Transcribed page contents

■ ■ ■ ■ ■ ■ ■

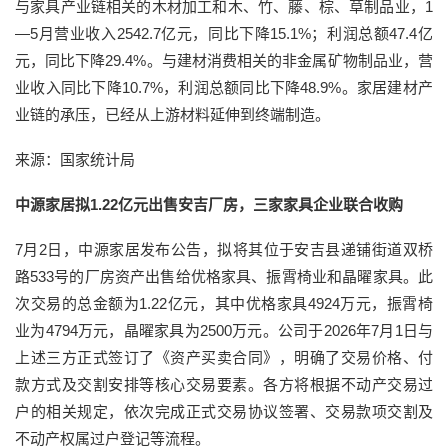
与家具产业链相关的木材加工和木、竹、藤、棕、草制品业，1
—5月营业收入2542.7亿元，同比下降15.1%；利润总额47.4亿
元，同比下降29.4%。与建材消费相关的非金属矿物制品业，营
业收入同比下降10.7%，利润总额同比下降48.9%。家居建材产
业链的承压，已经从上游材料延伸到终端制造。
来源：国家统计局
中源家居拟1.22亿元出售安吉厂房，三家家具企业联合收购
7月2日，中源家居发布公告，拟将其位于安吉县递铺街道双桥
路533号的厂房资产出售给优格家具、振霄椅业和晶曜家具。此
次交易的总金额为1.22亿元，其中优格家具4924万元，振霄椅
业为4794万元，晶曜家具为2500万元。公司于2026年7月1日与
上述三方正式签订了《资产买卖合同》，明确了交易价格、付
款方式及交割安排等核心交易要素。各方将根据不动产交易过
户的相关规定，依次完成正式交易协议签署、交易款项交割及
不动产权属过户登记等流程。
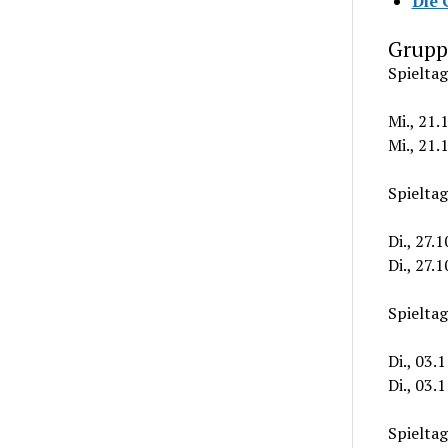
Die 
Grupp
Spieltag
Mi., 21.
Mi., 21.
Spieltag
Di., 27.
Di., 27.
Spieltag
Di., 03.
Di., 03.
Spieltag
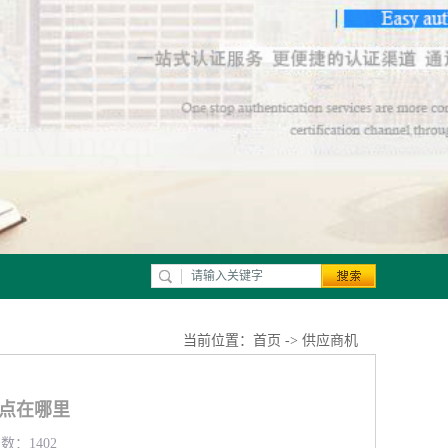
当前位置：
首页
->
供应商机
证难点在哪里
数：1402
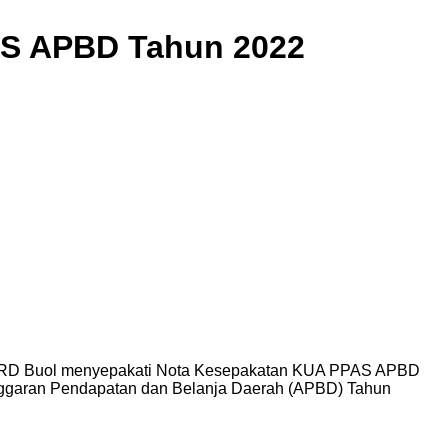
AS APBD Tahun 2022
PRD Buol menyepakati Nota Kesepakatan KUA PPAS APBD
ggaran Pendapatan dan Belanja Daerah (APBD) Tahun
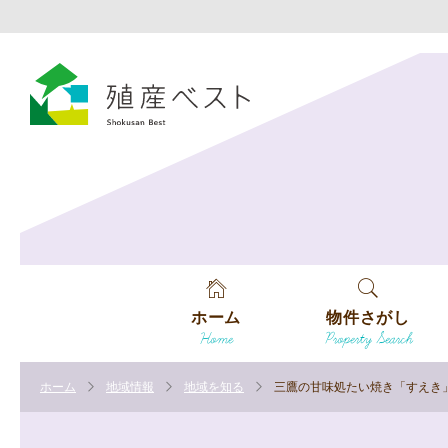
ホーム
物件さがし
Home
Property Search
戸建てを探す
ホーム
地域情報
地域を知る
三鷹の甘味処たい焼き「すえき
土地を探す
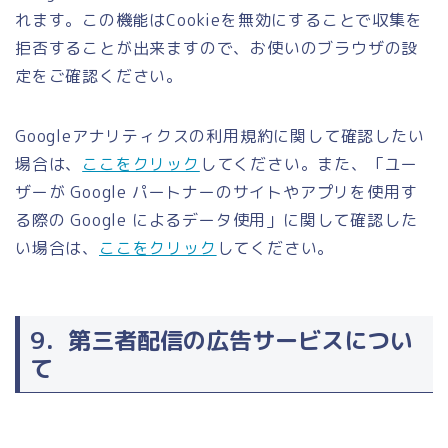
れます。この機能はCookieを無効にすることで収集を
拒否することが出来ますので、お使いのブラウザの設
定をご確認ください。
Googleアナリティクスの利用規約に関して確認したい
場合は、
ここをクリック
してください。また、「ユー
ザーが Google パートナーのサイトやアプリを使用す
る際の Google によるデータ使用」に関して確認した
い場合は、
ここをクリック
してください。
9．第三者配信の広告サービスについ
て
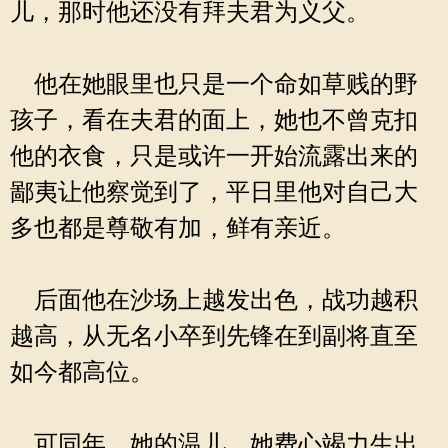
儿，那时他还没有拜夫君为义父。
他在她眼里也只是一个命如草贱的野
孩子，看在夫君的面上，她也不曾克扣
他的衣食，只是或许一开始流露出来的
鄙夷让他察觉到了，平日里他对自己大
多也都是尊敬有加，鲜有亲近。
后面他在沙场上越发出色，战功越积
越高，从无名小卒到先锋在到副将直至
如今都高位。
可同年，她的温儿，她费心竭力生出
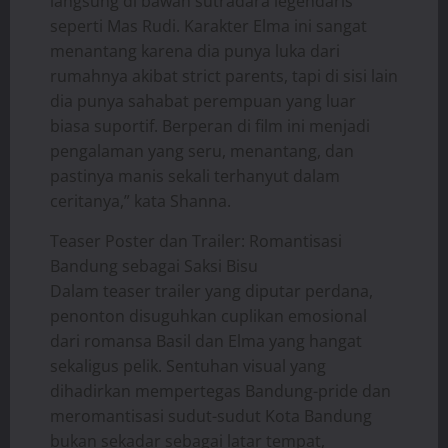
langsung di bawah sutradara legendaris
seperti Mas Rudi. Karakter Elma ini sangat
menantang karena dia punya luka dari
rumahnya akibat strict parents, tapi di sisi lain
dia punya sahabat perempuan yang luar
biasa suportif. Berperan di film ini menjadi
pengalaman yang seru, menantang, dan
pastinya manis sekali terhanyut dalam
ceritanya,” kata Shanna.
Teaser Poster dan Trailer: Romantisasi
Bandung sebagai Saksi Bisu
Dalam teaser trailer yang diputar perdana,
penonton disuguhkan cuplikan emosional
dari romansa Basil dan Elma yang hangat
sekaligus pelik. Sentuhan visual yang
dihadirkan mempertegas Bandung-pride dan
meromantisasi sudut-sudut Kota Bandung
bukan sekadar sebagai latar tempat,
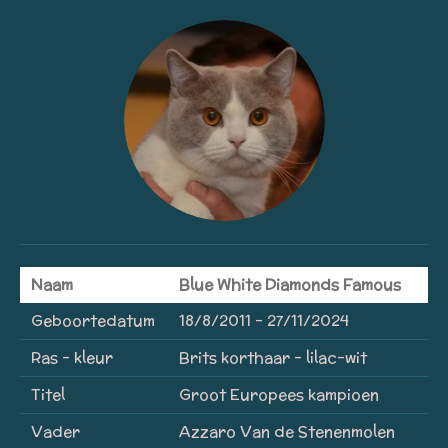
Naam
Blue White Diamonds Famous
Geboortedatum
18/8/2011 - 27/11/2024
Ras - kleur
Brits korthaar - lilac-wit
Titel
Groot Europees kampioen
Vader
Azzaro Van de Stenenmolen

■ ■ ■ ■ ■ ■ ■

REQUIREMENT = The records above should be reproduced exactly, with the pictures omitted.

TASK ANSWER =
与家具产业链相关的木材加工和木、竹、藤、棕、草制品业，1
—5月营业收入2542.7亿元，同比下降15.1%；利润总额47.4亿
元，同比下降29.4%。与建材消费相关的非金属矿物制品业，营
业收入同比下降10.7%，利润总额同比下降48.9%。家居建材产
业链的承压，已经从上游材料延伸到终端制造。
来源：国家统计局
中源家居拟1.22亿元出售安吉厂房，三家家具企业联合收购
7月2日，中源家居发布公告，拟将其位于安吉县递铺街道双桥
路533号的厂房资产出售给优格家具、振霄椅业和晶曜家具。此
次交易的总金额为1.22亿元，其中优格家具4924万元，振霄椅
业为4794万元，晶曜家具为2500万元。公司于2026年7月1日与
上述三方正式签订了《资产买卖合同》，明确了交易价格、付
款方式及交割安排等核心交易要素。各方将根据不动产交易过
户的相关规定，依次完成正式交易协议签署、交易款项交割及
不动产权属过户登记等流程。
Die 
Grupp
Spieltag
Mi., 21.
Mi., 21.
Spieltag
Di., 27.
Di., 27.
Spieltag
Di., 03.
Di., 03.
Spieltag
当前位置：
首页
->
供应商机
证难点在哪里
数：1402
AS APBD Tahun 2022
PRD Buol menyepakati Nota Kesepakatan KUA PPAS APBD
ggaran Pendapatan dan Belanja Daerah (APBD) Tahun
ホーム
物件さがし
Home
Property Search
戸建てを探す
ホーム
地域情報
地域を知る
三鷹の甘味処たい焼き「すえき
土地を探す
れます。この機能はCookieを無効にすることで収集を
拒否することが出来ますので、お使いのブラウザの設
定をご確認ください。
Googleアナリティクスの利用規約に関して確認したい
場合は、
ここをクリック
してください。また、「ユー
ザーが Google パートナーのサイトやアプリを使用す
る際の Google によるデータ使用」に関して確認した
い場合は、
ここをクリック
してください。
9．第三者配信の広告サービスについ
て
儿，那时他还没有拜夫君为义父。
他在她眼里也只是一个命如草贱的野
孩子，看在夫君的面上，她也不曾克扣
他的衣食，只是或许一开始流露出来的
鄙夷让他察觉到了，平日里他对自己大
多也都是尊敬有加，鲜有亲近。
后面他在沙场上越发出色，战功越积
越高，从无名小卒到先锋在到副将直至
如今都高位。
可同年，她的温儿，她费心竭力生出
langsung di bawah sutradara legendaris
seperti Mas Rudi. Karakter Elma ini sangat
menantang karena dia punya luka dari
rumahnya akibat strict parents, tapi di sisi lain
dia punya sahabat perempuan yang luar
biasa suportif. Berperan di film ini menjadi
pengalaman yang seru, menantang, dan
pastinya manis sekali terhanyut dalam
ceritanya,” kata Shanna.
Teaser Poster dan Trailer: Romantisasi
Bandung sebagai Saksi Bisu
Dalam teaser trailer yang diputar perdana,
penonton disuguhkan cuplikan emosional
dari romansa Basil dan Elma yang hangat
sekaligus pelik. Sentuhan visual yang
dihadirkan mempertegas Bandung-pride dan
meromantisasi sudut-sudut Kota Bandung
bukan sekadar sebagai latar tempat,
Naam
Blue White Diamonds Famous
Geboortedatum
18/8/2011 - 27/11/2024
Ras - kleur
Brits korthaar - lilac-wit
Titel
Groot Europees kampioen
Vader
Azzaro Van de Stenenmolen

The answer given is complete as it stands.